Restate the whole of the data below word for word, skipping the images.

-*-

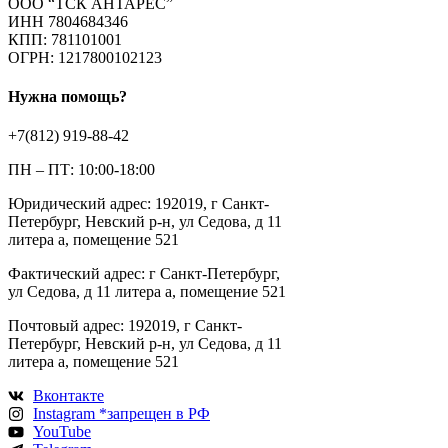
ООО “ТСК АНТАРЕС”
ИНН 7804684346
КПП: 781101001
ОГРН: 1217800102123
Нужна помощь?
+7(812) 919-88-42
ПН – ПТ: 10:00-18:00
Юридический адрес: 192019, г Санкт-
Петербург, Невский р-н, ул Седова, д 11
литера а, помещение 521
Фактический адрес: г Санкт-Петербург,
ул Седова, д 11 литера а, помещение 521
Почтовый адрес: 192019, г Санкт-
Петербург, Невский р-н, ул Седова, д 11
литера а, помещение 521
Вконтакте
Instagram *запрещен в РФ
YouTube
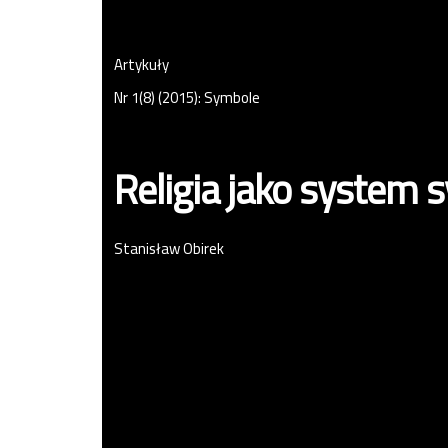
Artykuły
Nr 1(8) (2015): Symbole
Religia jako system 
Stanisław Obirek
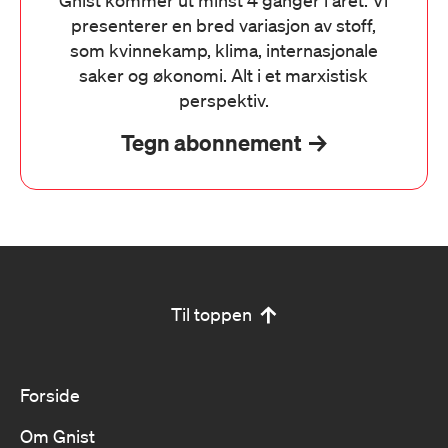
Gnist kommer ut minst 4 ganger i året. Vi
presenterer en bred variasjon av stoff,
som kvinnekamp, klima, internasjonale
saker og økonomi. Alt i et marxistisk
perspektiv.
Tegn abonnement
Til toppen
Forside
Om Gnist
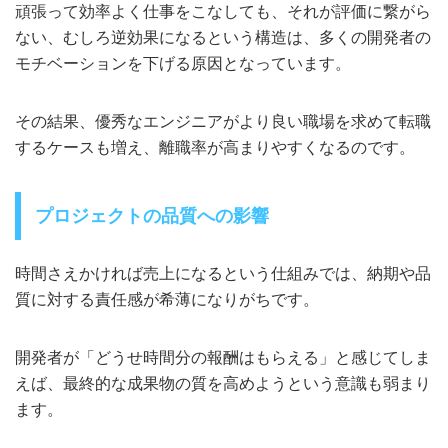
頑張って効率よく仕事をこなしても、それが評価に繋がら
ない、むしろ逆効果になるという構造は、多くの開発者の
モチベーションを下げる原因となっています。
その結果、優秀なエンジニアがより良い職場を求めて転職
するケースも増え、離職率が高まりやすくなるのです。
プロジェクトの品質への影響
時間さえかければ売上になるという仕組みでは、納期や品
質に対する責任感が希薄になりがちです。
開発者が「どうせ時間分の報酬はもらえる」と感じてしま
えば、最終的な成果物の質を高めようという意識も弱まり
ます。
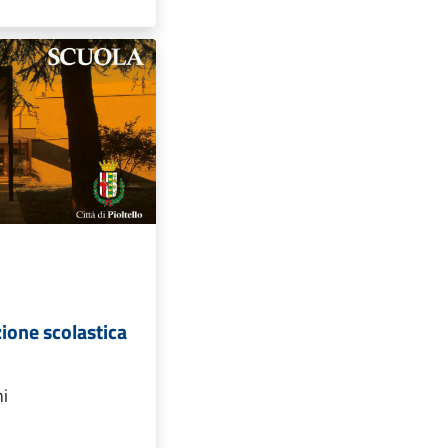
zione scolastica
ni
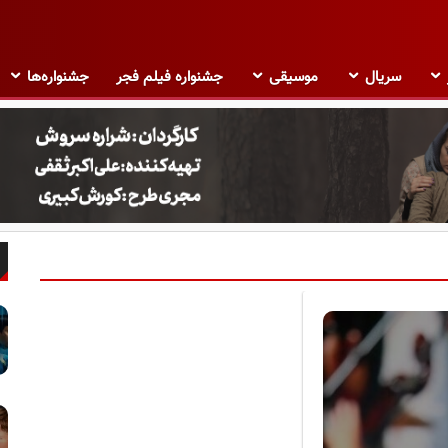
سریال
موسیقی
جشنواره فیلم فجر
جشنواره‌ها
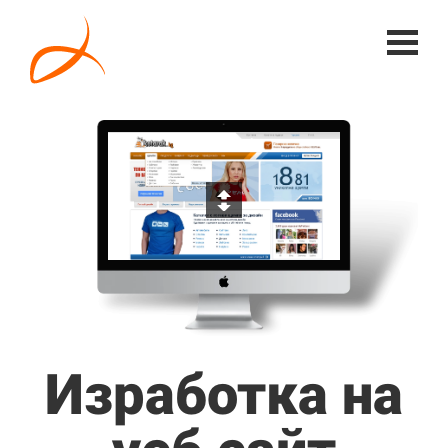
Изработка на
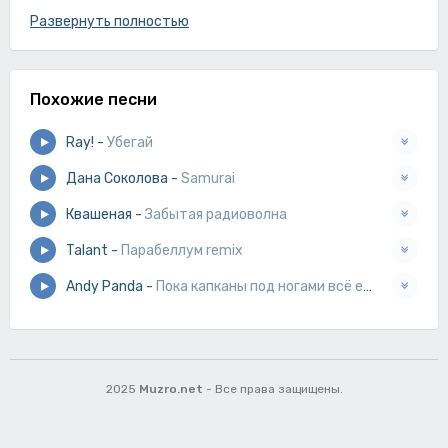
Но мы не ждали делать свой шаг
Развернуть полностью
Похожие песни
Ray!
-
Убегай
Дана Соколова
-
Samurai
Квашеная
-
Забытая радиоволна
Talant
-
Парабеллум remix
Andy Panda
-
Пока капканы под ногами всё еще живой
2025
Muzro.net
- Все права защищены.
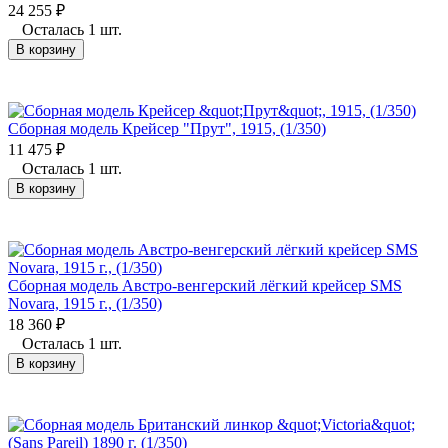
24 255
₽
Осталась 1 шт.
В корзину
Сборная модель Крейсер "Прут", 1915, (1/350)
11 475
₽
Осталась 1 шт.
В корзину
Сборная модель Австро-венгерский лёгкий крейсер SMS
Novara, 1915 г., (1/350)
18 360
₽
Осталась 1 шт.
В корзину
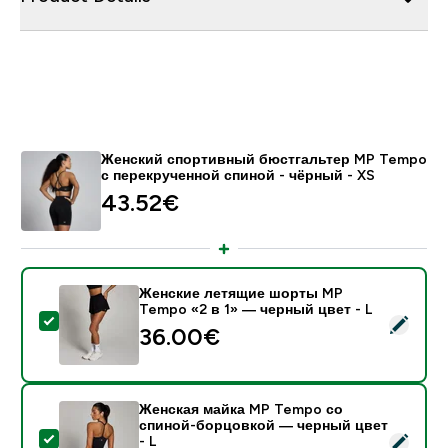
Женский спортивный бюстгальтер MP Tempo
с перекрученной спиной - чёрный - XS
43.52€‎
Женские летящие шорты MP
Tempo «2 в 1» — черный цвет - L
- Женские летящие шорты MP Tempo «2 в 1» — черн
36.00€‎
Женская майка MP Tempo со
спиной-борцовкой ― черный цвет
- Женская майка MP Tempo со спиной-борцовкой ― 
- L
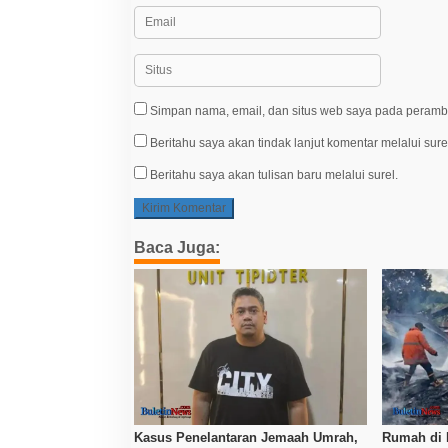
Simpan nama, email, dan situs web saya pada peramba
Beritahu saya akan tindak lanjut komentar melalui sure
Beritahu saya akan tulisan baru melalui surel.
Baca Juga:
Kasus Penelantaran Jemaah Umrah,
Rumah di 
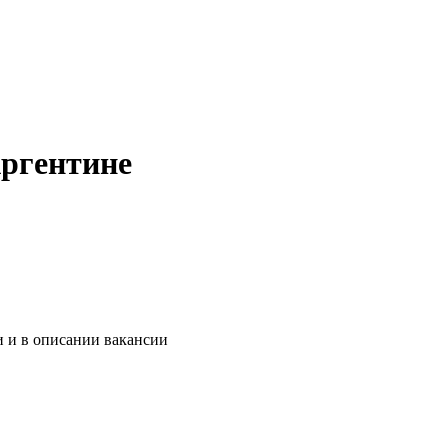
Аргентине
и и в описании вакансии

-*-

*ANSWER FOR THIS EXERCISE*.
ООО “ТСК АНТАРЕС”
ИНН 7804684346
КПП: 781101001
ОГРН: 1217800102123
Нужна помощь?
+7(812) 919-88-42
ПН – ПТ: 10:00-18:00
Юридический адрес: 192019, г Санкт-
Петербург, Невский р-н, ул Седова, д 11
литера а, помещение 521
Фактический адрес: г Санкт-Петербург,
ул Седова, д 11 литера а, помещение 521
Почтовый адрес: 192019, г Санкт-
Петербург, Невский р-н, ул Седова, д 11
литера а, помещение 521
Вконтакте
Instagram *запрещен в РФ
YouTube
Artykuły
Nr 1(8) (2015): Symbole
Religia jako system 
Stanisław Obirek
Gnist kommer ut minst 4 ganger i året. Vi
presenterer en bred variasjon av stoff,
som kvinnekamp, klima, internasjonale
saker og økonomi. Alt i et marxistisk
perspektiv.
Tegn abonnement
Til toppen
Forside
Om Gnist
頑張って効率よく仕事をこなしても、それが評価に繋がら
ない、むしろ逆効果になるという構造は、多くの開発者の
モチベーションを下げる原因となっています。
その結果、優秀なエンジニアがより良い職場を求めて転職
するケースも増え、離職率が高まりやすくなるのです。
プロジェクトの品質への影響
時間さえかければ売上になるという仕組みでは、納期や品
質に対する責任感が希薄になりがちです。
開発者が「どうせ時間分の報酬はもらえる」と感じてしま
えば、最終的な成果物の質を高めようという意識も弱まり
ます。
zione scolastica
ni
سریال
موسیقی
جشنواره فیلم فجر
جشنواره‌ها
Изработка на
Но мы не ждали делать свой шаг
Развернуть полностью
Похожие песни
Ray!
-
Убегай
Дана Соколова
-
Samurai
Квашеная
-
Забытая радиоволна
Talant
-
Парабеллум remix
Andy Panda
-
Пока капканы под ногами всё еще живой
2025
Muzro.net
- Все права защищены.
24 255
₽
Осталась 1 шт.
В корзину
Сборная модель Крейсер "Прут", 1915, (1/350)
11 475
₽
Осталась 1 шт.
В корзину
Сборная модель Австро-венгерский лёгкий крейсер SMS
Novara, 1915 г., (1/350)
18 360
₽
Осталась 1 шт.
В корзину
Женский спортивный бюстгальтер MP Tempo
с перекрученной спиной - чёрный - XS
43.52€‎
Женские летящие шорты MP
Tempo «2 в 1» — черный цвет - L
- Женские летящие шорты MP Tempo «2 в 1» — черн
36.00€‎
Женская майка MP Tempo со
спиной-борцовкой ― черный цвет
- Женская майка MP Tempo со спиной-борцовкой ― 
- L
Simpan nama, email, dan situs web saya pada peramba
Beritahu saya akan tindak lanjut komentar melalui sure
Beritahu saya akan tulisan baru melalui surel.
Baca Juga:
Kasus Penelantaran Jemaah Umrah,
Rumah di 
Аргентине
и и в описании вакансии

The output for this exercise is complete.